Kemudian, Svami berkata : “Tahukah kalian para pertapa (orang suci) yang duduk di pegunungan Himalaya sana? Beberapa diantaranya sudah melakukan meditasi lebih dari 1000 tahun lamanya! Dan ketika Aku muncul dihadapannya, itu hanya untuk sesaat – terkadang kurang dari 2 menit! Apa yang telah engkau atau keluargamu atau garis keturunanmu lakukan untuk mendapatkan – lupakan 2 menit – tapi hampir semua dari kalian dengan sangat mudah bersama Aku selama berjam-jam lamanya setiap hari! Dan pada hari-hari berikutnya!

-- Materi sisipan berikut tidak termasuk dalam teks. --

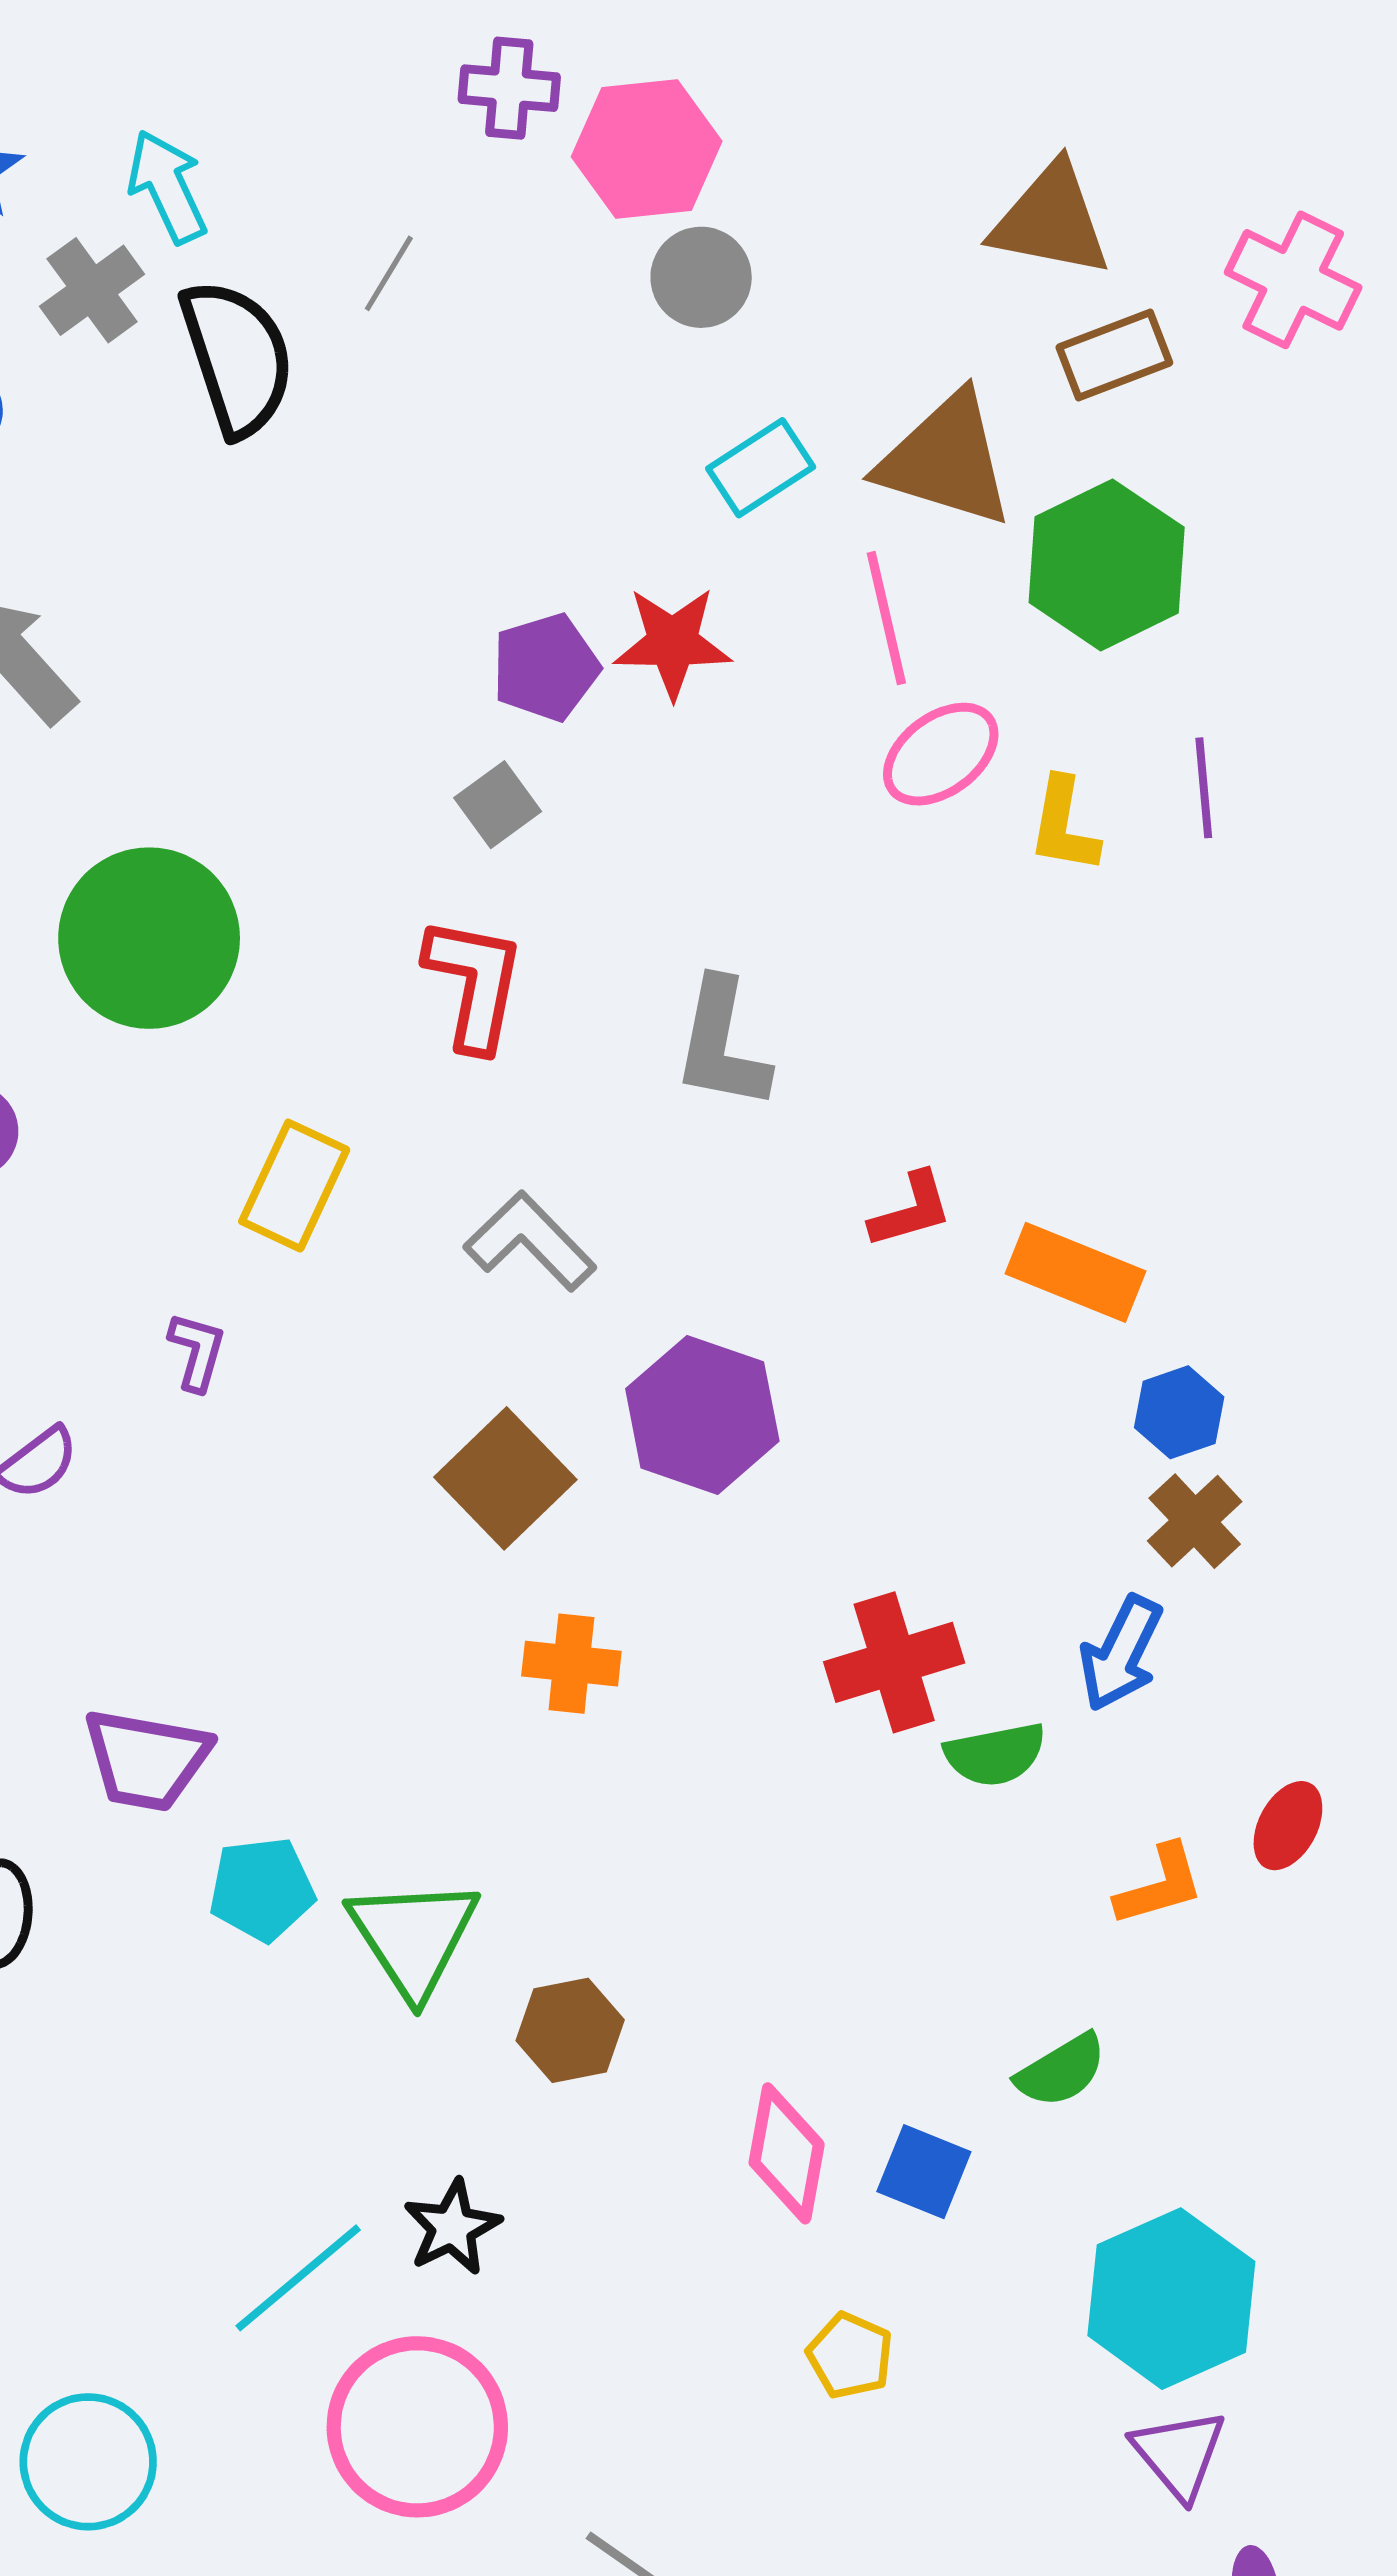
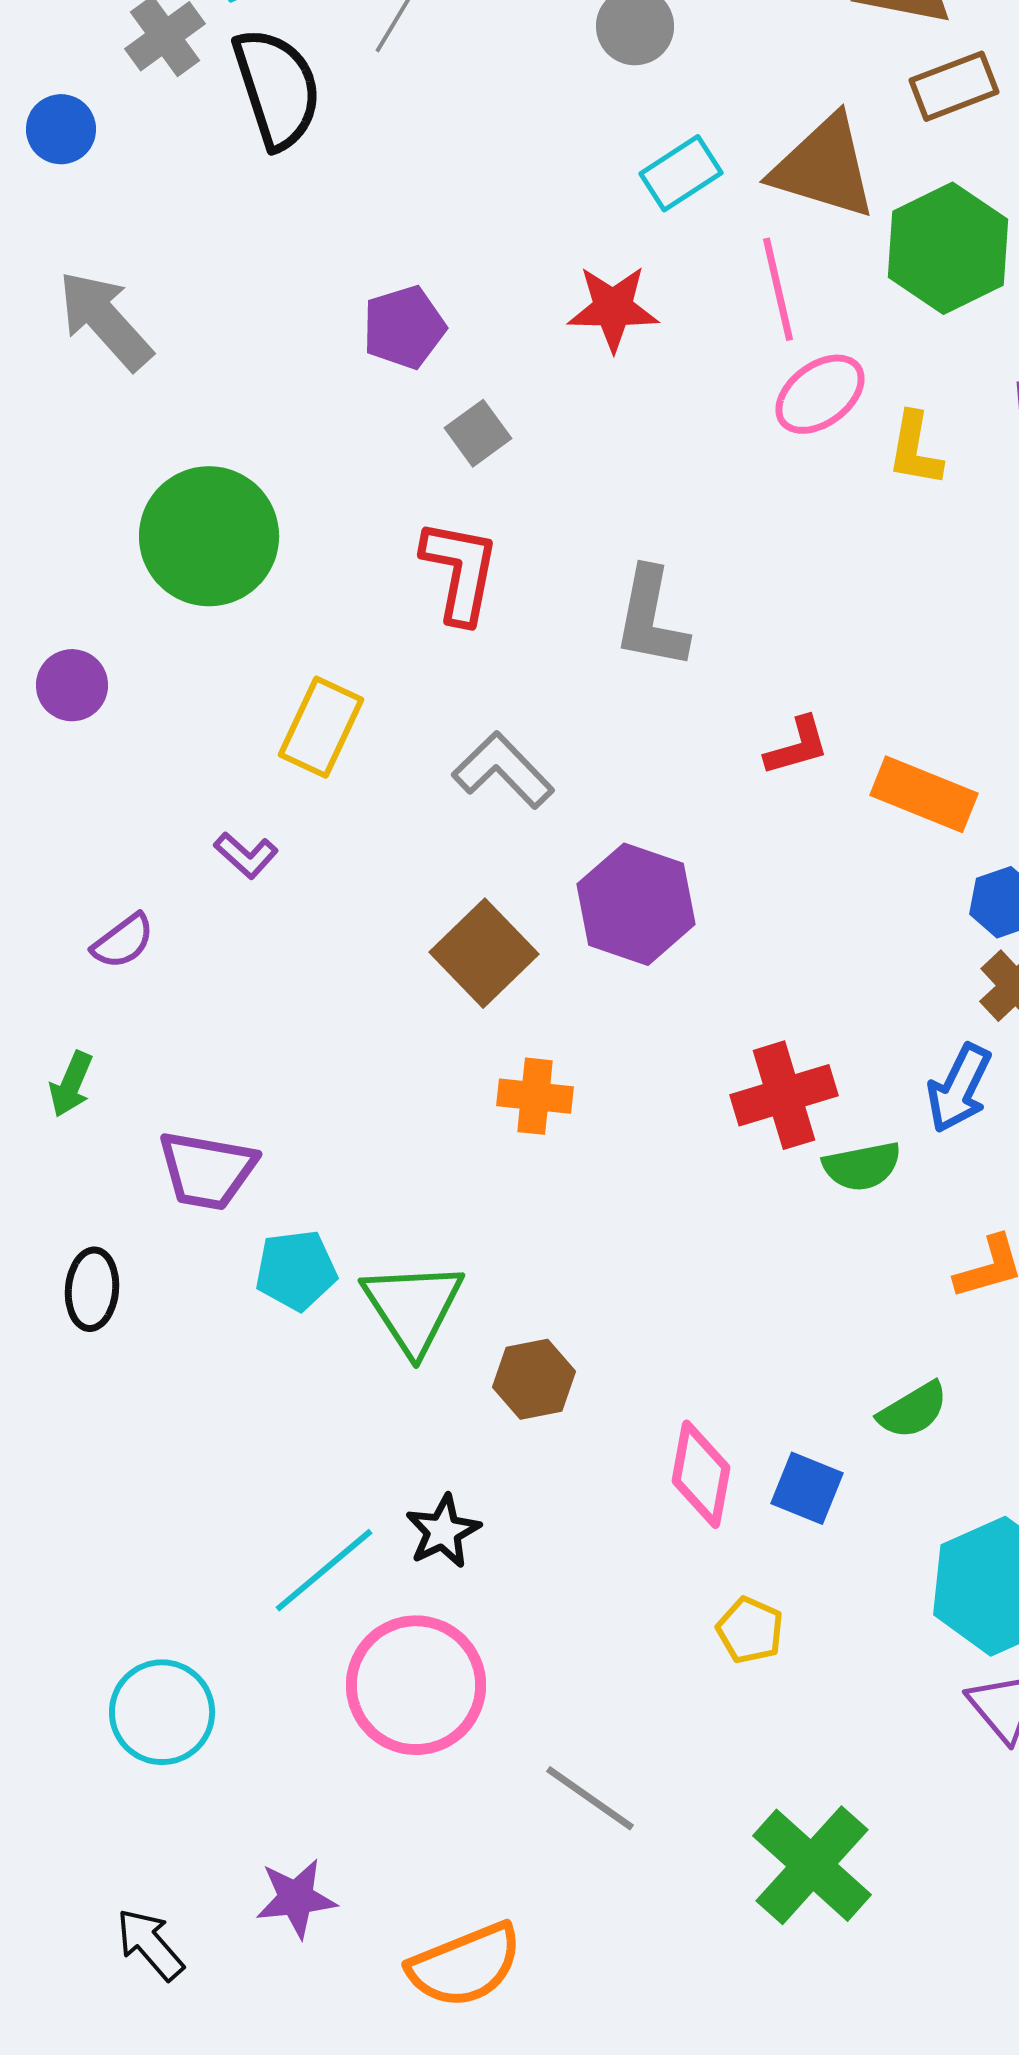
purple pentagon: (546, 667) -> (404, 327), moved
purple L-shape: (197, 1351) -> (246, 855), turned 116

Sekarang kami terkaget! Kami yakin bahwa tidak ada apapun yang masing-masing dari kami telah lakukan (sehingga layak mendapatkan Svami) Kemudian Svami berkata : “Ini merupakan keberuntungan kalian bahwa kalian terlahir bersamaan dengan masa dimana Avatar memutuskan untuk turun, merupakan kebaikanmu yang menarikmu kearahKu. Tapi itu berkontribusi (menyumbang) hanya sedikit. Ini semua murni atas RahmatKu sehingga masing-masing jiwa kalian datang menuju Aku! Tidak satupun diantara kalian yang sekarang ada didepanKu pantas bahkan hanya untuk sedetik bersama Svami! Tidak ada satupun diantara kalian yang pantas! Apa yang Aku berikan kepada kalian adalah 1.000.000.000 (SATU MILYAR) kali lebihnya dari apa yang masing-masing dari kalian pantas tuk dapatkan!”.

Dan tentu, Kemudian Svami “tampak” sedikit sedih dan berkata : “Dan tidak ada seorangpun diantara kalian berusaha agar pantas mendapatkan rahmatKu bahkan hanya untuk yang kesemilyar (rahmat yang paling akhir dari 1.000.000.000 (satu milyar) rahmat yang Svami telah berikan)!”.

(Cerita dari Mr. Indreshwar (alumnus Svami college) dapat dibaca english versionnya di http://media.radiosai.org/Journals/Vol_08/01JUL10/05-h2h_special-04.htm)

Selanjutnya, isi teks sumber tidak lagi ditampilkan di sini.